The Holocaust wasn’t the final or most awful event in history; it just happened to people who looked like Europeans did. An Eric Karangwa has centuries of horror and discrimination of ‘subhumans’ to draw on. When he says the human race is awful and incapable of change, you have reason to believe him.
Pair with that Professor Xavier as a Xhosa from South Africa, which would explain his own outlook. Apartheid was terrible and inequalities still exist, but it’s possible to bridge the divide peacefully and co-exist. To draw closer Nelson Mandela parallels, make part of his back story willingly subjecting himself to imprisonment. That’s the example of non-violence he’s willing to model for his students. God, just imagine storylines with the two of them and Black Panther.
All of that said, the best candidate would be Superman.
Arguably, Superman was already created as a Jewish immigrant. In myWatsonian head canon, Superman looks like he does only because when he landed in Kansas, his pod made sure he’d have the phenotype of whoever found him and started taking care of him. It ensures he’ll be accepted wherever intelligent life finds him and handwaves all sorts of xenobiology questions.
A Superman whose ship lands in the Deep South is not the same as one who lands in Kansas. Raised by parents who lived through segregation, grandparents who were sharecroppers, and whose ancestors were enslaved would have a very different view on what it means to fight for Truth, Justice, and the American Way. No less sincere or committed, but definitely more nuanced.
He’d understand deeply how much people can fear someone they see as different and challenging their existing social order. And I’m not the first to think that a black guy with super strength and heat vision would unsettle peoplemore than the one we’ve got.
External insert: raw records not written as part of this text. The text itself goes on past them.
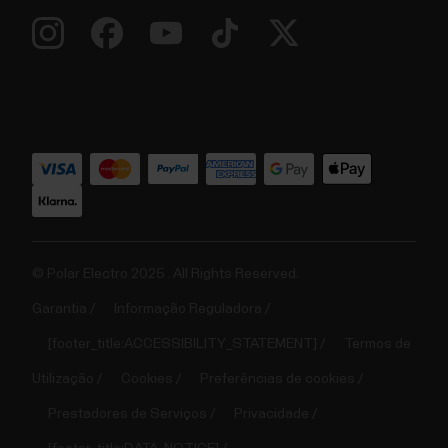
© Polar Electro 2025 . All Rights Reserved.
Garantia
Informação Reguladora
[footer_title:ACCESSIBILITY_STATEMENT]
Termos de
Utilização
Cookies
Preferências de cookies
Prestadores de Serviços
Privacidade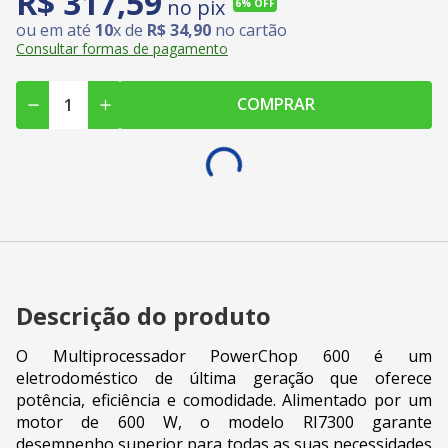
R$
317
,
59
no pix
6%
OFF
ou em até
10
x de
R$
34
,
90
no cartão
Consultar formas de pagamento
COMPRAR
Descrição do produto
O Multiprocessador PowerChop 600 é um
eletrodoméstico de última geração que oferece
potência, eficiência e comodidade. Alimentado por um
motor de 600 W, o modelo RI7300 garante
desempenho superior para todas as suas necessidades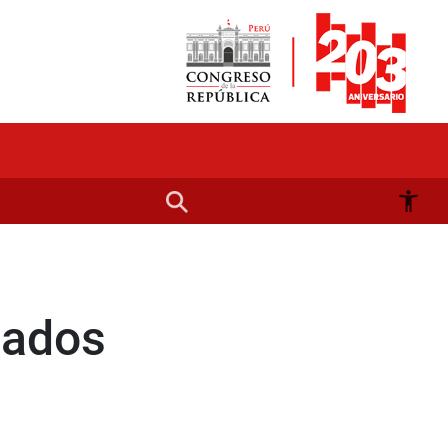
gados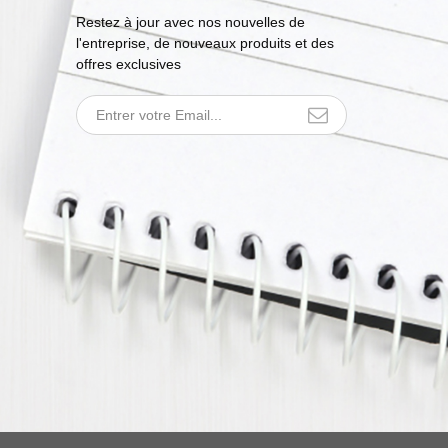
Restez à jour avec nos nouvelles de
l'entreprise, de nouveaux produits et des
offres exclusives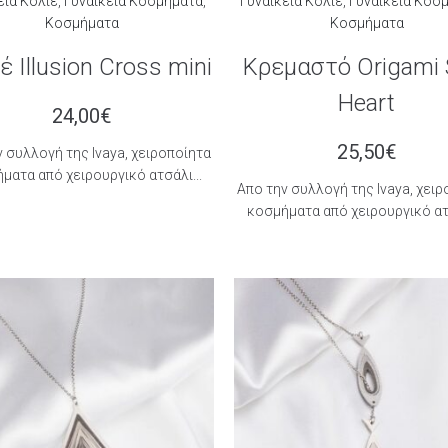
εία Κολιέ
,
Γυναικεία Κοσμήματα
,
Γυναικεία Κολιέ
,
Γυναικεία Κοσ
Κοσμήματα
Κοσμήματα
έ Illusion Cross mini
Κρεμαστό Origami S
Heart
24,00
€
25,50
€
 συλλογή της Ιvaya, χειροποίητα
ματα από χειρουργικό ατσάλι...
Aπο την συλλογή της Ιvaya, χει
κοσμήματα από χειρουργικό ατσ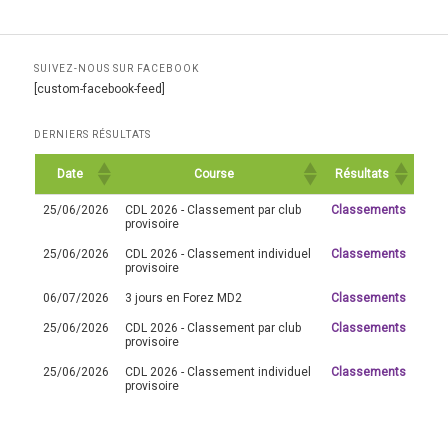
SUIVEZ-NOUS SUR FACEBOOK
[custom-facebook-feed]
DERNIERS RÉSULTATS
Date
Course
Résultats
25/06/2026
CDL 2026 - Classement par club
Classements
provisoire
25/06/2026
CDL 2026 - Classement individuel
Classements
provisoire
06/07/2026
3 jours en Forez MD2
Classements
25/06/2026
CDL 2026 - Classement par club
Classements
provisoire
25/06/2026
CDL 2026 - Classement individuel
Classements
provisoire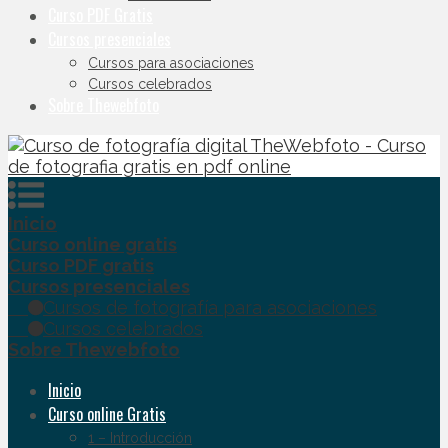
Curso PDF Gratis
Cursos presenciales
Cursos para asociaciones
Cursos celebrados
Sobre Thewebfoto
Inicio
Curso online gratis
Curso PDF gratis
Cursos presenciales
Cursos de fotografía para asociaciones
Cursos celebrados
Sobre Thewebfoto
Inicio
Curso online Gratis
1 – Introducción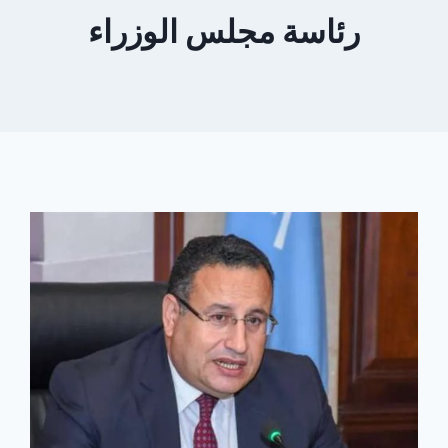
رئاسة مجلس الوزراء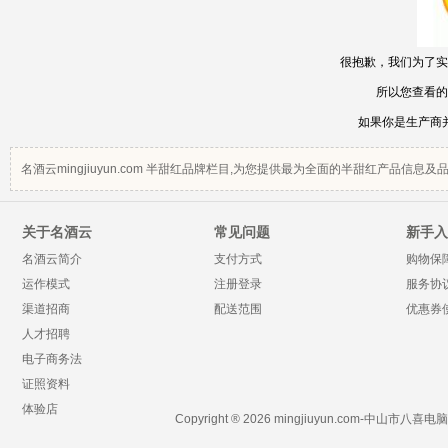
很抱歉，我们为了实
所以您查看的
如果你是生产商
名酒云mingjiuyun.com 半甜红品牌栏目,为您提供最为全面的半甜红产品
关于名酒云
常见问题
新手入
名酒云简介
支付方式
购物保
运作模式
注册登录
服务协
渠道招商
配送范围
优惠券
人才招聘
电子商务法
证照资料
体验店
Copyright ® 2026 mingjiuyun.com-中山市八喜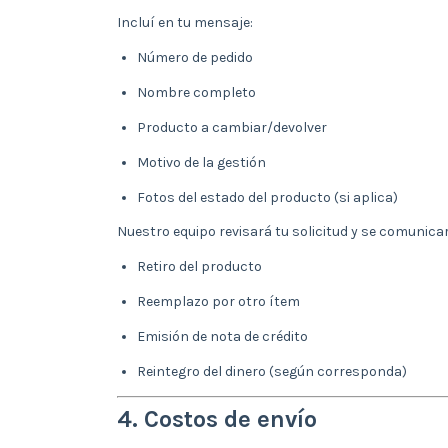
Incluí en tu mensaje:
Número de pedido
Nombre completo
Producto a cambiar/devolver
Motivo de la gestión
Fotos del estado del producto (si aplica)
Nuestro equipo revisará tu solicitud y se comunica
Retiro del producto
Reemplazo por otro ítem
Emisión de nota de crédito
Reintegro del dinero (según corresponda)
4. Costos de envío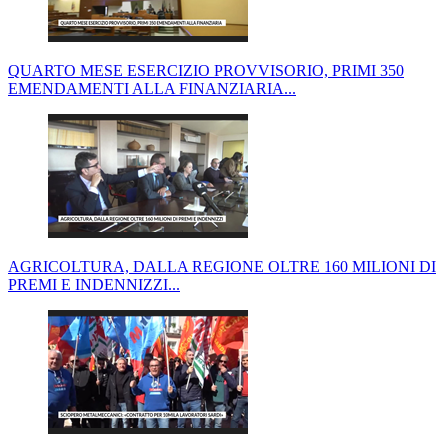
QUARTO MESE ESERCIZIO PROVVISORIO, PRIMI 350
EMENDAMENTI ALLA FINANZIARIA...
AGRICOLTURA, DALLA REGIONE OLTRE 160 MILIONI DI
PREMI E INDENNIZZI...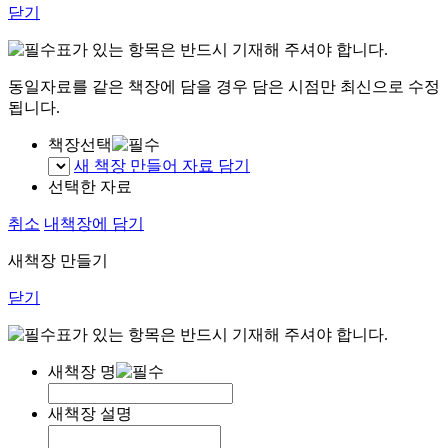
닫기
표가 있는 항목은 반드시 기재해 주셔야 합니다.
동일자료를 같은 책장에 담을 경우 담은 시점만 최신으로 수정
됩니다.
책장선택
새 책장 만들어 자료 담기
선택한 자료
취소
내책장에 담기
새책장 만들기
닫기
표가 있는 항목은 반드시 기재해 주셔야 합니다.
새책장 명
새책장 설명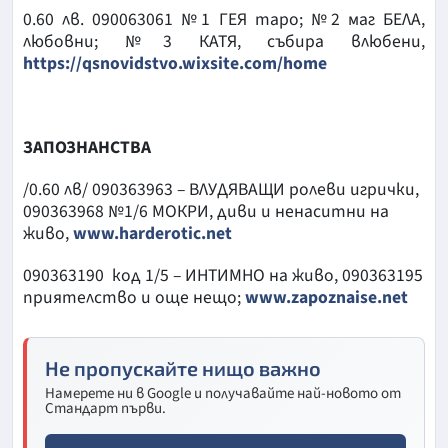
0.60 лв. 090063061 №1 ГЕЯ таро; №2 маг БЕЛА,
любовни; №3 КАТЯ, събира влюбени,
https://qsnovidstvo.wixsite.com/home
ЗАПОЗНАНСТВА
/0.60 лв/ 090363963 – ВЛУДЯВАЩИ ролеви игрички,
090363968 №1/6 МОКРИ, диви и ненаситни на
живо,
www.harderotic.net
090363190 код 1/5 – ИНТИМНО на живо, 090363195
приятелство и още нещо;
www.zapoznaise.net
Не пропускайте нищо важно
Намерете ни в Google и получавайте най-новото от
Стандарт първи.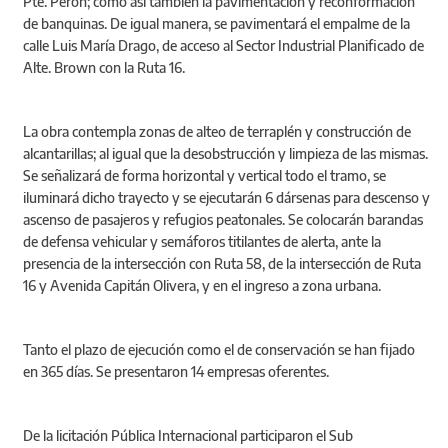
Pte. Perón; como así también la pavimentación y reconformación
de banquinas. De igual manera, se pavimentará el empalme de la
calle Luis María Drago, de acceso al Sector Industrial Planificado de
Alte. Brown con la Ruta 16.
La obra contempla zonas de alteo de terraplén y construcción de
alcantarillas; al igual que la desobstrucción y limpieza de las mismas.
Se señalizará de forma horizontal y vertical todo el tramo, se
iluminará dicho trayecto y se ejecutarán 6 dársenas para descenso y
ascenso de pasajeros y refugios peatonales. Se colocarán barandas
de defensa vehicular y semáforos titilantes de alerta, ante la
presencia de la intersección con Ruta 58, de la intersección de Ruta
16 y Avenida Capitán Olivera, y en el ingreso a zona urbana.
Tanto el plazo de ejecución como el de conservación se han fijado
en 365 días. Se presentaron 14 empresas oferentes.
De la licitación Pública Internacional participaron el Sub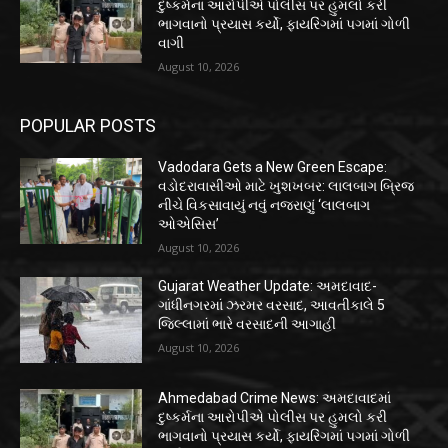
દુષ્કર્મના આરોપીએ પોલીસ પર હુમલો કરી
ભાગવાનો પ્રયાસ કર્યો, ફાયરિંગમાં પગમાં ગોળી
વાગી
August 10, 2026
POPULAR POSTS
Vadodara Gets a New Green Escape:
વડોદરાવાસીઓ માટે ખુશખબર: લાલબાગ બ્રિજ
નીચે વિકસાવાયું નવું નજરાણું ‘લાલબાગ
ઓએસિસ’
August 10, 2026
Gujarat Weather Update: અમદાવાદ-
ગાંધીનગરમાં ઝરમર વરસાદ, આવતીકાલે 5
જિલ્લામાં ભારે વરસાદની આગાહી
August 10, 2026
Ahmedabad Crime News: અમદાવાદમાં
દુષ્કર્મના આરોપીએ પોલીસ પર હુમલો કરી
ભાગવાનો પ્રયાસ કર્યો, ફાયરિંગમાં પગમાં ગોળી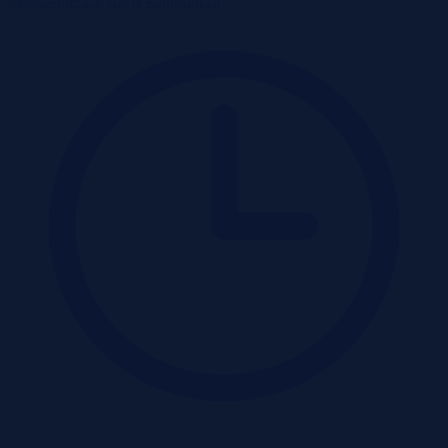
Mieszkanie
Licytacja komornicza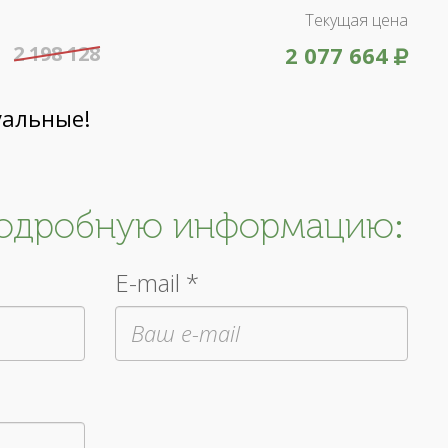
Текущая цена
2 198 128
2 077 664
уальные!
подробную информацию:
E-mail *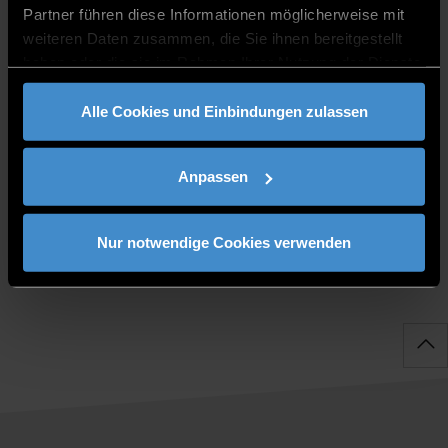
Partner führen diese Informationen möglicherweise mit
anbieten.
weiteren Daten zusammen, die Sie ihnen bereitgestellt
haben oder die sie im Rahmen Ihrer Nutzung der Dienste
Contact:
gesammelt haben.
tatjana.peintinger@th-deg.de
Alle Cookies und Einbindungen zulassen
Link to the event
Anpassen
Pupils, parents,
Potential
Cooperative
teachers
students
studies
Nur notwendige Cookies verwenden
The effect on Clark Kent’s life would be even more interesting, if subtler. Physically and mentally superior to almost everyone else on the planet, he’d still have to deal with people treating him like an affirmative action hire, editors questioning his journalistic interests as race-motivated (‘The legacy of redlining this year’s homicide rate seems kind of a niche issue, Clark’), his super-hearing making him aware of the jokes and comments people make when he’s not around versus when he is. That sort of thing.
No one is suggesting going back and re-colorizing past comics. Not every character should be re-written to be black or Latino or LGBT. We need also original characters that can establish themselves as the ‘true’ version of a superhero rather than a diversity alternate or temporary title holder. And in any case, without a diverse group of writers, you’re never going to get new ideas or new, true experiences.
Yet—it inherently changes the relationship between superheroes and how they use their power when you make a hero someone who doesn’t get to take structural power for granted. ‘If I punch the hell out of this villain, society doesn’t go back to being OK for everyone.’
That alone makes it possible to tell stories that are exciting and fresh, without otherwise altering the superhero premise.
I’d like to think those are good ideas and that we’re moving closer to the sort of society where those sorts of stories would be possible and non-extraordinary, or even ordinary. I don’t know.
It may not ever be high art, but comic books are fundamentally a form of wish fulfillment, and white male power fantasies are just one flavor of wish.